Mold wear: After long-term use, the matching accuracy of the parting surface or core decreases.

Solution

Equipment calibration: Increase clamping force or replace a larger tonnage die casting machine.

Mold repair: re-grind the parting surface and replace the worn core.

Surface Roughness & Oxidation

• Causes
• Solution

Causes

Mold contamination: residual mold release agent or oxide in the cavity.

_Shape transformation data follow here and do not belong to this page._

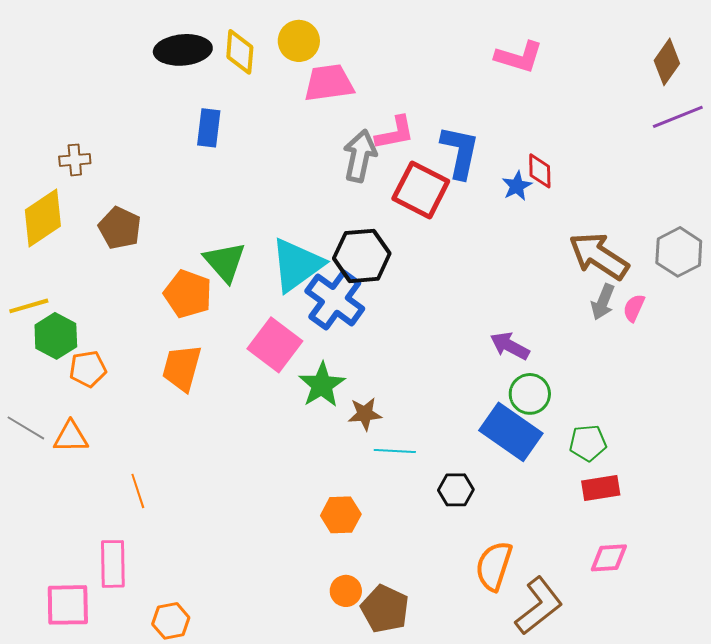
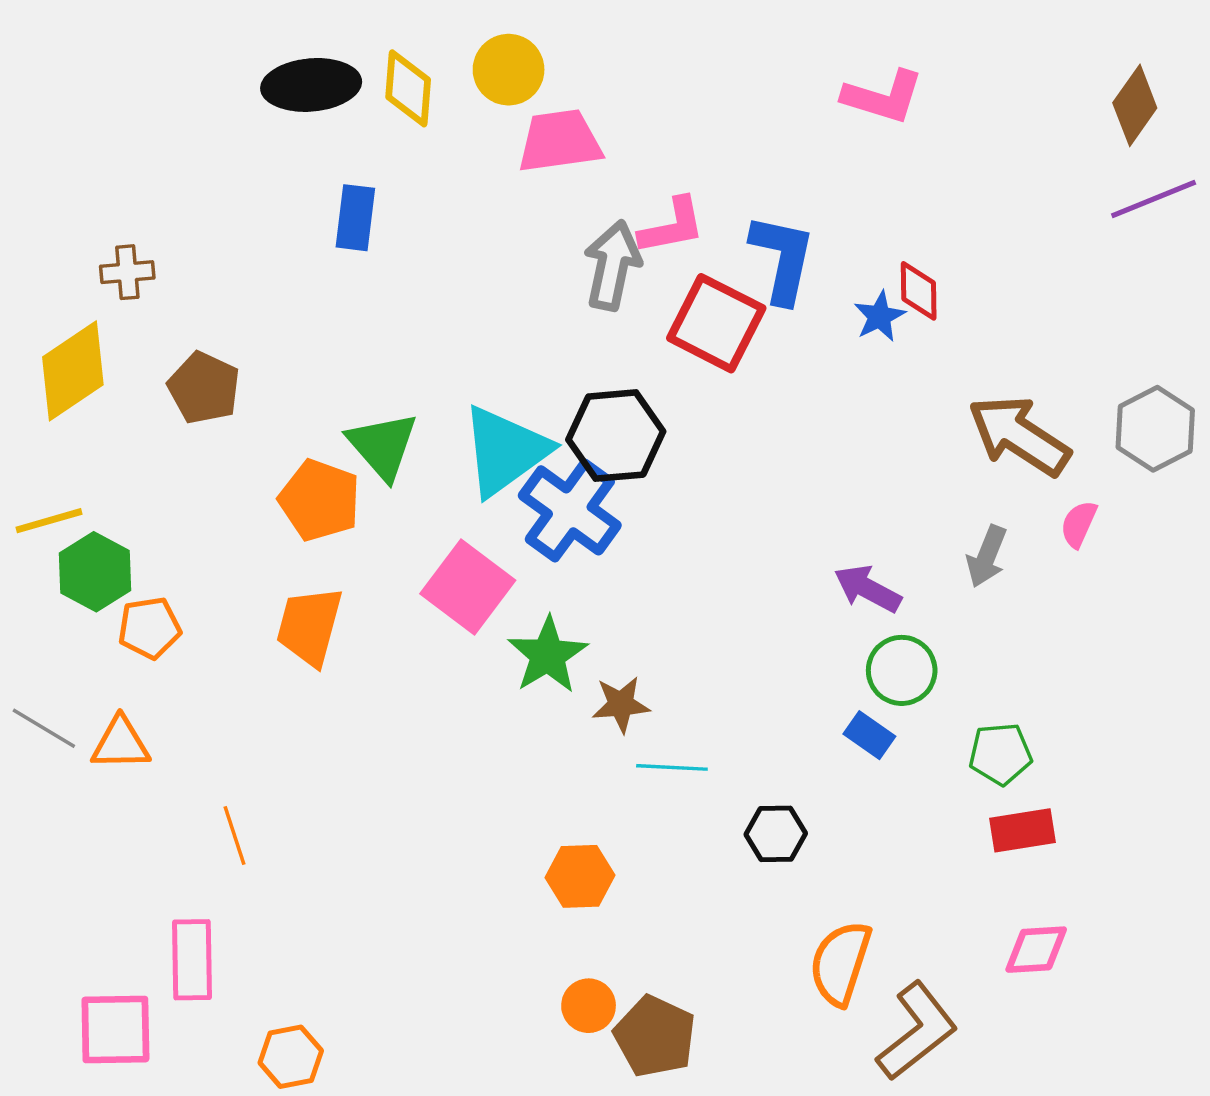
gray arrow: (603, 302) -> (987, 556), moved
blue rectangle: (511, 432) -> (869, 735), size x0.5

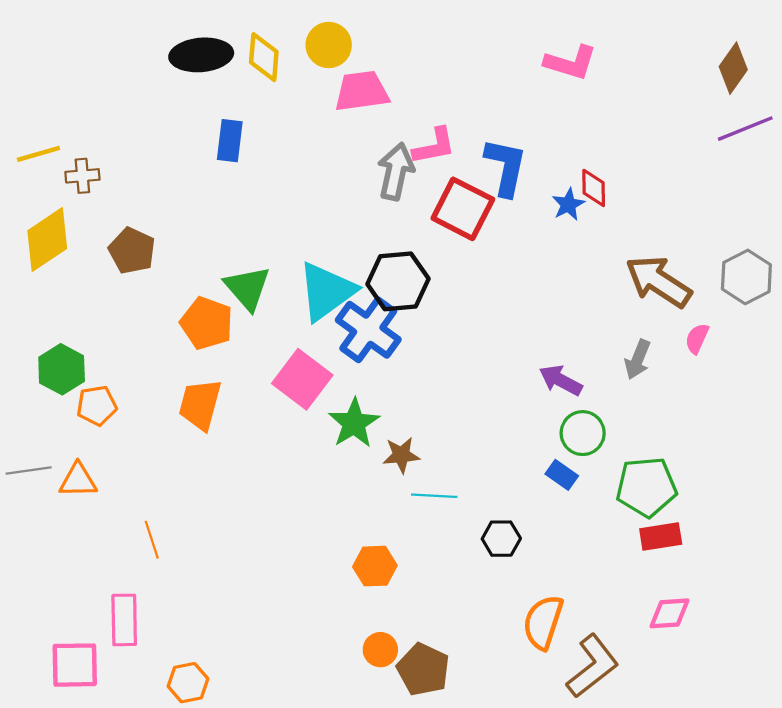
yellow line: (49, 521) -> (38, 154), moved
gray line: (44, 728) -> (29, 470), turned -39
green pentagon: (1000, 754) -> (646, 487), size x1.5

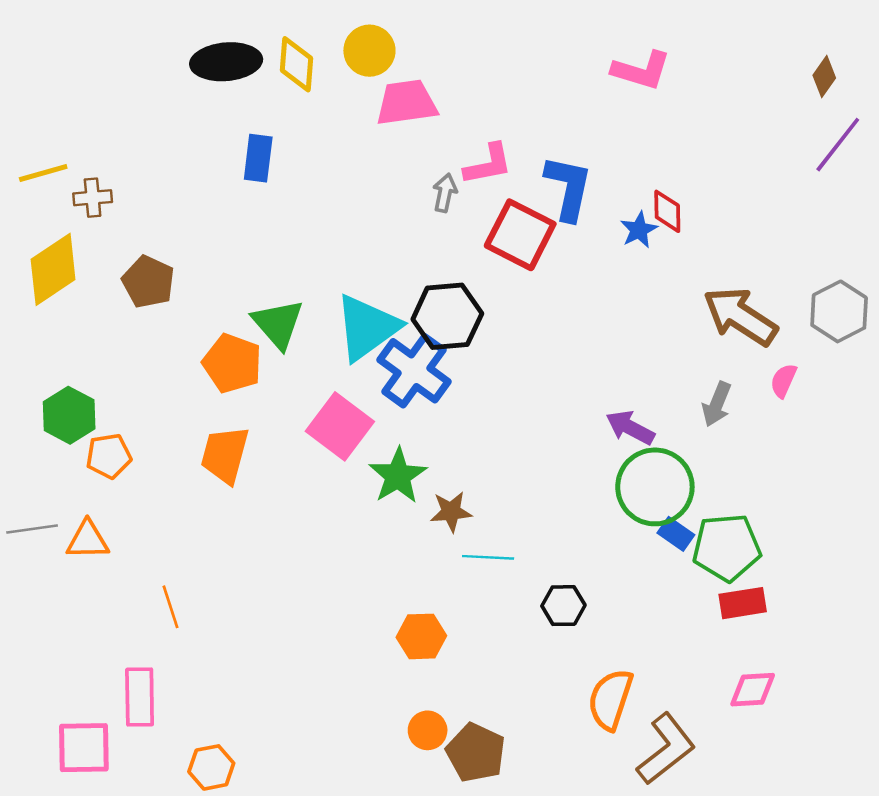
brown diamond: (733, 68) -> (824, 77), size x0.7
purple line: (745, 129) -> (838, 145), turned -30
gray arrow: (396, 171) -> (445, 193), size x0.6
green circle: (583, 433) -> (655, 487), size x1.5
blue rectangle: (562, 475) -> (676, 534), moved

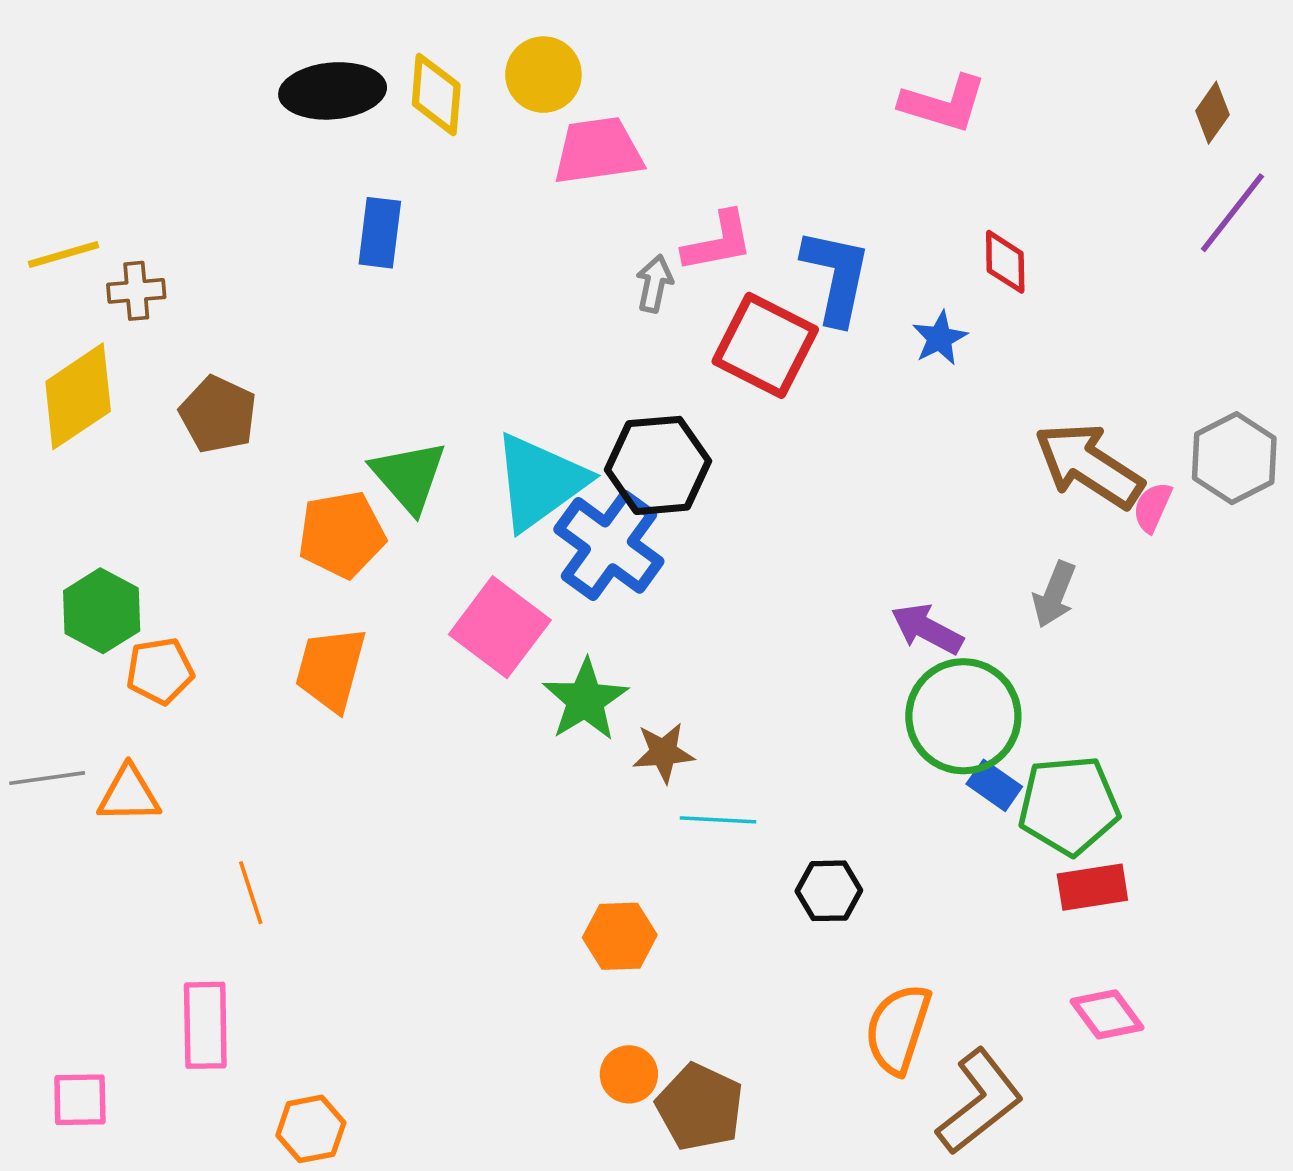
red diamond: (667, 211) -> (1005, 262), moved
orange pentagon: (232, 363) -> (342, 534), turned -30
pink semicircle: (783, 381) -> (1152, 507), moved
pink diamond: (753, 690) -> (1107, 1014), turned 57
pink square: (84, 748) -> (80, 1100), moved, size x0.7

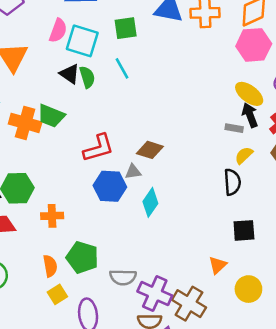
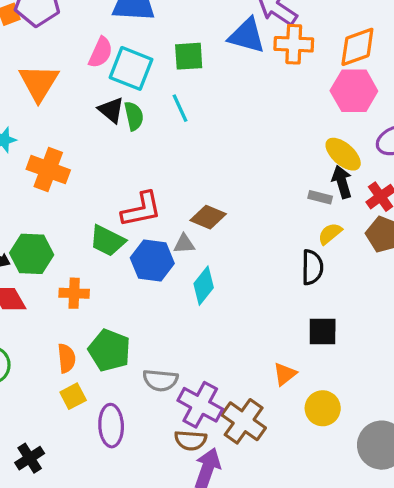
green trapezoid: (51, 116) -> (107, 241), moved

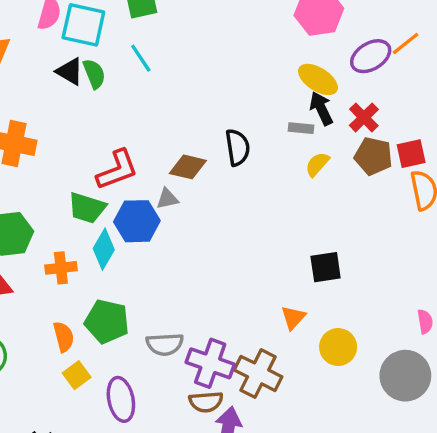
black semicircle: (312, 267) -> (238, 147), moved
cyan diamond: (204, 286) -> (104, 249), moved

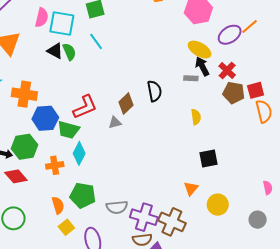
yellow semicircle: (317, 164) -> (196, 117), moved, turned 133
brown diamond: (188, 167) -> (126, 104), turned -55
blue hexagon: (137, 221) -> (45, 118), moved
gray circle: (405, 376) -> (258, 220), size x0.6

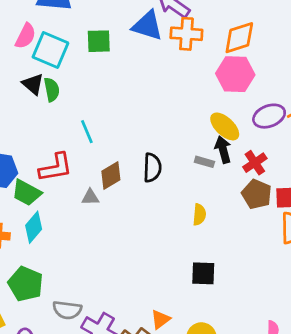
cyan line: (96, 41) -> (87, 132), moved
orange triangle: (191, 189) -> (160, 319), moved

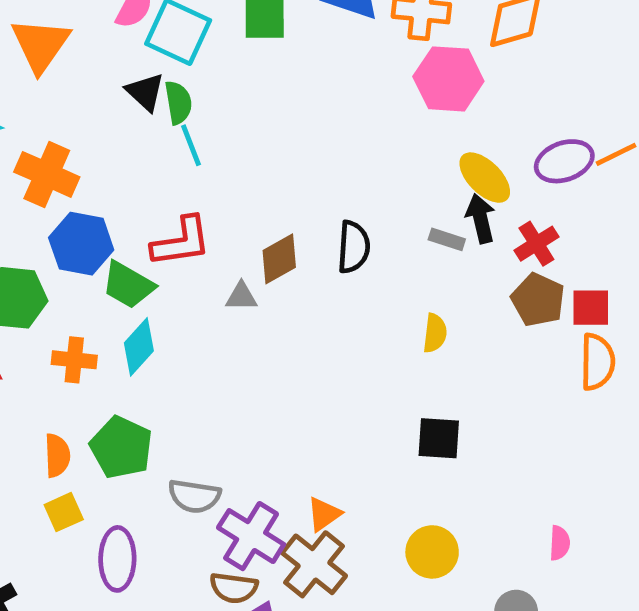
pink hexagon: (235, 74) -> (448, 79), moved
cyan line: (87, 132) -> (191, 145), moved
orange triangle: (160, 319) -> (324, 514), moved

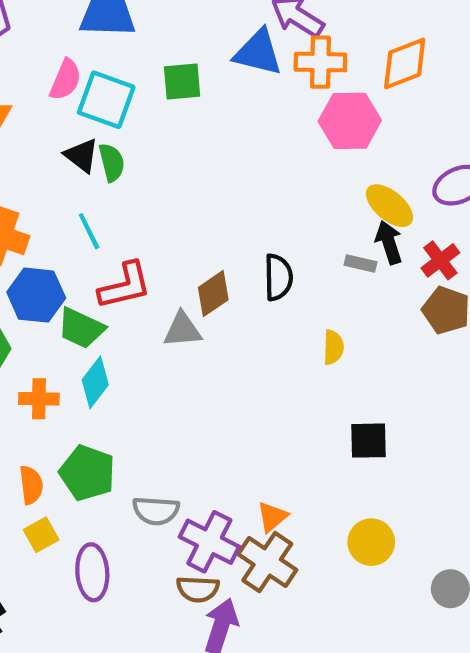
cyan line: (191, 145) -> (89, 231), moved
gray triangle: (241, 296) -> (182, 330), size x1.4
yellow semicircle: (435, 333) -> (333, 347), moved

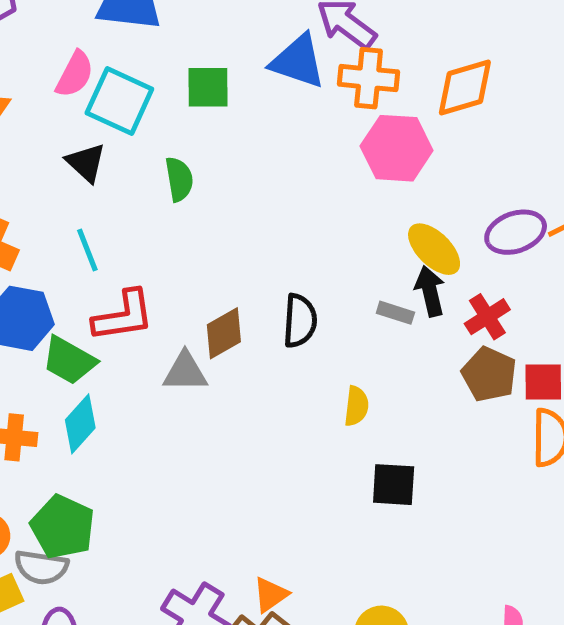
green semicircle: (112, 162) -> (179, 179), moved
black square: (369, 441) -> (394, 485), moved
gray semicircle: (156, 511) -> (41, 567), moved

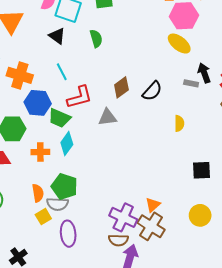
yellow ellipse: (434, 249) -> (179, 44), moved
black semicircle: (300, 321) -> (152, 91), turned 45
brown diamond: (224, 333) -> (121, 87), moved
black square: (394, 485) -> (201, 170), moved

Metal oxidation: Exposure to air during smelting or pouring.

Solution

Cleaning and maintenance: Regularly clean the mold and use ultrasonic cleaning.

Inert protection: Shielding gases (e.g. nitrogen) are used to cover the furnace and pouring process.

What are the reasons for the pattern of die castings after anodizing?

At present, the spraying and pressure spraying oil is mainly distributed unevenly and gathered locally, resulting in the abnormal composition of aluminum alloy on the surface or cold septum spots.

So there is the phenomenon of the pattern after oxidation.

The pattern of oxidation pattern is basically the same as that on die casting.

Because the high-speed switching position is not appropriate, resulting in undercasting, there will be patterns after oxidation.

Textbooks say that the copper ion content in the oxidation tank is too high, which also produces patterns, but this situation is very rare.